Face à l'évolution des formes de harcèlement scolaire à l'ère du numérique, l'article 7 renforce les obligations imposées aux acteurs d'internet. Ses dispositions ciblent en particulier les réseaux sociaux. Elles visent à obliger les plateformes les plus prisées des jeunes à lutter contre les situations de harcèlement scolaire. En permettant leur signalement par les utilisateurs et en les portant à la connaissance des pouvoirs publics, il les mettra devant leurs responsabilités.

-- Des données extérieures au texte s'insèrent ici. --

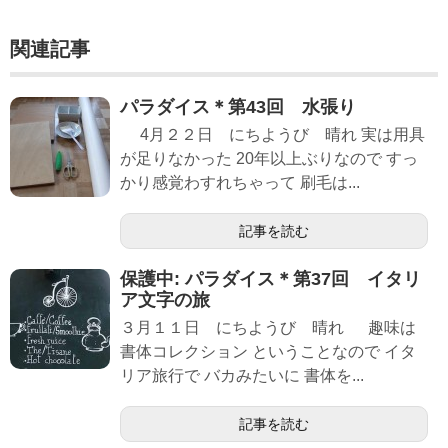
関連記事
パラダイス＊第43回 水張り
4月２２日 にちようび 晴れ 実は用具
が足りなかった 20年以上ぶりなので すっ
かり感覚わすれちゃって 刷毛は...
記事を読む
保護中: パラダイス＊第37回 イタリ
ア文字の旅
３月１１日 にちようび 晴れ 趣味は
書体コレクション ということなので イタ
リア旅行で バカみたいに 書体を...
記事を読む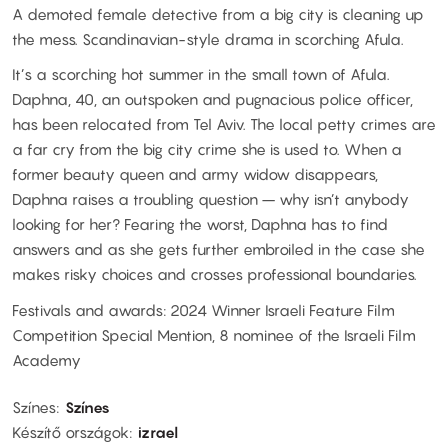
A demoted female detective from a big city is cleaning up
the mess. Scandinavian-style drama in scorching Afula.
It’s a scorching hot summer in the small town of Afula.
Daphna, 40, an outspoken and pugnacious police officer,
has been relocated from Tel Aviv. The local petty crimes are
a far cry from the big city crime she is used to. When a
former beauty queen and army widow disappears,
Daphna raises a troubling question – why isn’t anybody
looking for her? Fearing the worst, Daphna has to find
answers and as she gets further embroiled in the case she
makes risky choices and crosses professional boundaries.
Festivals and awards: 2024 Winner Israeli Feature Film
Competition Special Mention, 8 nominee of the Israeli Film
Academy
Színes
Színes
Készítő országok
izrael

La lutte contre le cyberharcèlement nécessite aussi la responsabilisation des parents, qu'il s'agisse de protéger leurs enfants ou d'empêcher toute utilisation nuisible des réseaux par ceux qui sont civilement responsables. En ce sens, la proposition de loi n° 4646 du président de votre commission, visant à encourager l'usage du contrôle parental, est parfaitement complémentaire de l'action que nous souhaitons entreprendre au moyen de la présente proposition de loi.

C'est aussi le sens de l'article 4, dont je tiens à expliciter la portée. Je souhaite avant tout utiliser la fonction expressive du code pénal pour poser un interdit clair, capable de fonder une action pédagogique de prévention. Le harcèlement scolaire peut, certes, être appréhendé par le biais de l'infraction de harcèlement moral prévu par l'article 222-33-2-2 du code pénal, mais l'absence d'une qualification autonome prive d'une partie de son efficacité toute communication au sujet du harcèlement scolaire. L'article 4 a ainsi pour vocation première de rendre parfaitement explicites les contours de cette règle sociale.

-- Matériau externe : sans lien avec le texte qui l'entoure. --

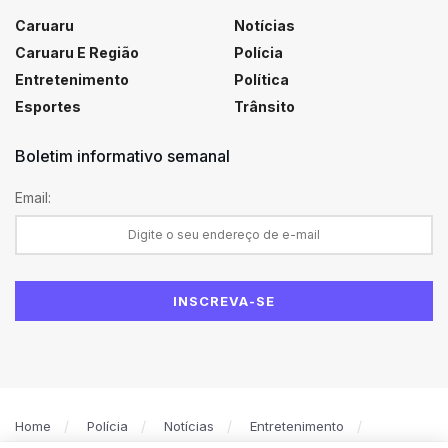
Caruaru
Notícias
Caruaru E Região
Polícia
Entretenimento
Política
Esportes
Trânsito
Boletim informativo semanal
Email:
Home
Polícia
Notícias
Entretenimento
Política
Caruaru
Esportes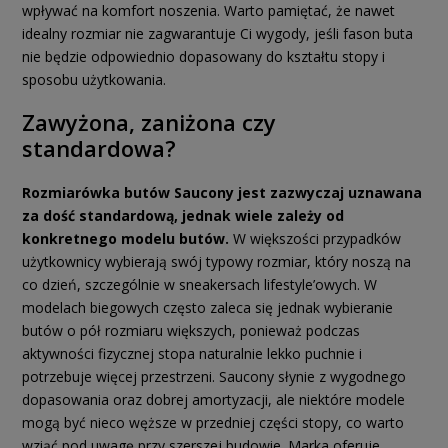
wpływać na komfort noszenia. Warto pamiętać, że nawet
idealny rozmiar nie zagwarantuje Ci wygody, jeśli fason buta
nie będzie odpowiednio dopasowany do kształtu stopy i
sposobu użytkowania.
Zawyżona, zaniżona czy
standardowa?
Rozmiarówka butów Saucony jest zazwyczaj uznawana
za dość standardową, jednak wiele zależy od
konkretnego modelu butów.
W większości przypadków
użytkownicy wybierają swój typowy rozmiar, który noszą na
co dzień, szczególnie w sneakersach lifestyle’owych. W
modelach biegowych często zaleca się jednak wybieranie
butów o pół rozmiaru większych, ponieważ podczas
aktywności fizycznej stopa naturalnie lekko puchnie i
potrzebuje więcej przestrzeni. Saucony słynie z wygodnego
dopasowania oraz dobrej amortyzacji, ale niektóre modele
mogą być nieco węższe w przedniej części stopy, co warto
wziąć pod uwagę przy szerszej budowie. Marka oferuje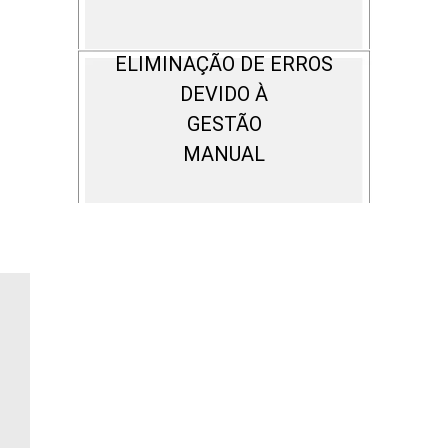
ELIMINAÇÃO DE ERROS
DEVIDO À
GESTÃO
MANUAL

Il permet aussi de rendre plus cohérente la répression du harcèlement moral en milieu scolaire ou universitaire par rapport à d'autres formes de harcèlement moral déjà réprimées par le code pénal. Certes, les peines maximales sont rendues théoriquement plus élevées, mais elles n'ont pas vocation à être appliquées. Si elles doivent l'être, c'est que tout le reste a échoué. Or je souhaite que tout le reste fonctionne.

Nous partageons tous, comme membres de la représentation nationale, une responsabilité particulière dans la lutte contre les différentes formes de violence. Car la violence dont tant d'élèves et d'étudiants sont victimes n'est pas sans rapport avec l'état de notre société fragmentée, dont les conflits internes s'expriment d'une façon toujours plus agressive et plus aiguë, y compris, parfois, sur nos bancs. Notre école et nos enfants sont l'avenir de notre pays. Gardons-nous d'oublier qu'ils en sont aussi le miroir.

Je remercie l'ensemble de la majorité qui a œuvré pour que ce texte voie le jour.